→ Exercise directions:
Only the words of the entries are wanted, repeated exactly and without images.

*** Opening of Exercise input ***

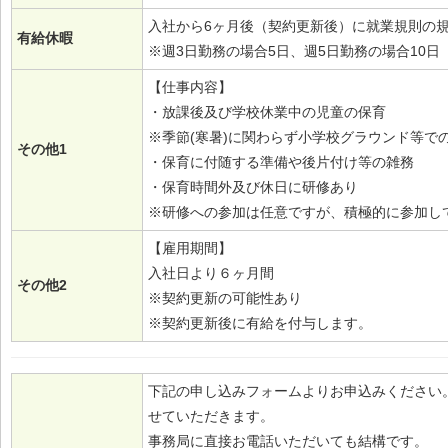
入社から6ヶ月後（契約更新後）に就業規則の
有給休暇
※週3日勤務の場合5日、週5日勤務の場合10日
【仕事内容】
・放課後及び学校休業中の児童の保育
※季節(寒暑)に関わらず小学校グラウンド等で
その他1
・保育に付随する準備や後片付け等の雑務
・保育時間外及び休日に研修あり
※研修への参加は任意ですが、積極的に参加し
【雇用期間】
入社日より６ヶ月間
その他2
※契約更新の可能性あり
※契約更新後に有給を付与します。
下記の申し込みフォームよりお申込みください
せていただきます。
事務局に直接お電話いただいても結構です。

*** Close of Exercise input ***

→ Expected answer:
入社から6ヶ月後（契約更新後）に就業規則の
有給休暇
※週3日勤務の場合5日、週5日勤務の場合10日
【仕事内容】
・放課後及び学校休業中の児童の保育
※季節(寒暑)に関わらず小学校グラウンド等で
その他1
・保育に付随する準備や後片付け等の雑務
・保育時間外及び休日に研修あり
※研修への参加は任意ですが、積極的に参加し
【雇用期間】
入社日より６ヶ月間
その他2
※契約更新の可能性あり
※契約更新後に有給を付与します。
下記の申し込みフォームよりお申込みください
せていただきます。
事務局に直接お電話いただいても結構です。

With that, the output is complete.